Page 20 of Colliding Galaxies


  ***I’m all yours, Base…but I’m losing it…losing it fast…now fine motor control down to half, attitude and orientation, propulsors, sensors, molecule analysis, replication…***

  With ruthless efficiency, the enemy master whirred and chopped every device ANAD could generate. ANAD had tried to counter, replicating probes, inserters, jaws, cilia, pumps, blowers—but it was no use.

  Gibbs couldn’t bear to watch the viewer in his eyepiece. Tiled along the edge of the swirling froth of combat, status icons were showing up red everywhere. They were losing ANAD in the face of the OpFor assault and somewhere deep inside Valleyville, Captain Dana Tallant was no doubt smirking with satisfaction.

  Johnny Winger set grimly to work, now taking full command through his keypad of the master ANAD assembler.
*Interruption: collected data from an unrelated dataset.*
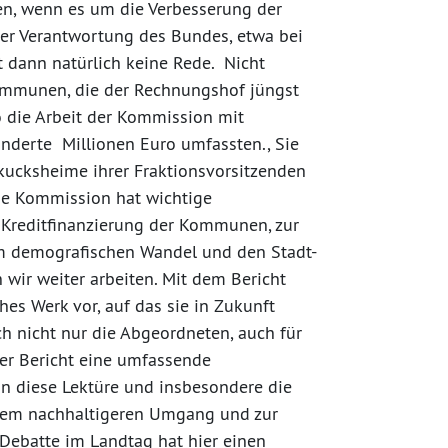
ten, wenn es um die Verbesserung der
er Verantwortung des Bundes, etwa bei
st dann natürlich keine Rede. Nicht
mmunen, die der Rechnungshof jüngst
o die Arbeit der Kommission mit
nderte Millionen Euro umfassten., Sie
ckucksheime ihrer Fraktionsvorsitzenden
ie Kommission hat wichtige
 Kreditfinanzierung der Kommunen, zur
um demografischen Wandel und den Stadt-
ir weiter arbeiten. Mit dem Bericht
es Werk vor, auf das sie in Zukunft
h nicht nur die Abgeordneten, auch für
der Bericht eine umfassende
on diese Lektüre und insbesondere die
em nachhaltigeren Umgang und zur
Debatte im Landtag hat hier einen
Somehow, he had to wriggle out of the encirclement and outflank the enemy formation.

  Overhead, the air was electric with an impending thunderstorm, and with the shriek of nanomech combat, staticky pops and bursts danced like St Elmo’s fire across the heads of the half-buried cadets. A rolling, roaring gale of mechs swept across the ridgeline as the two armies tore at each other with ferocious momentum. Winger felt a few drops of rain on his arms. He looked up, saw low clouds scudding in from the west. Lightning flickered behind the clouds.

  Dipole charges. Polarity columns. The wind was picking up. And it gave him the barest hint of an idea.

  “Executing quantum collapse…NOW!” Come on baby, get small for me…get real small…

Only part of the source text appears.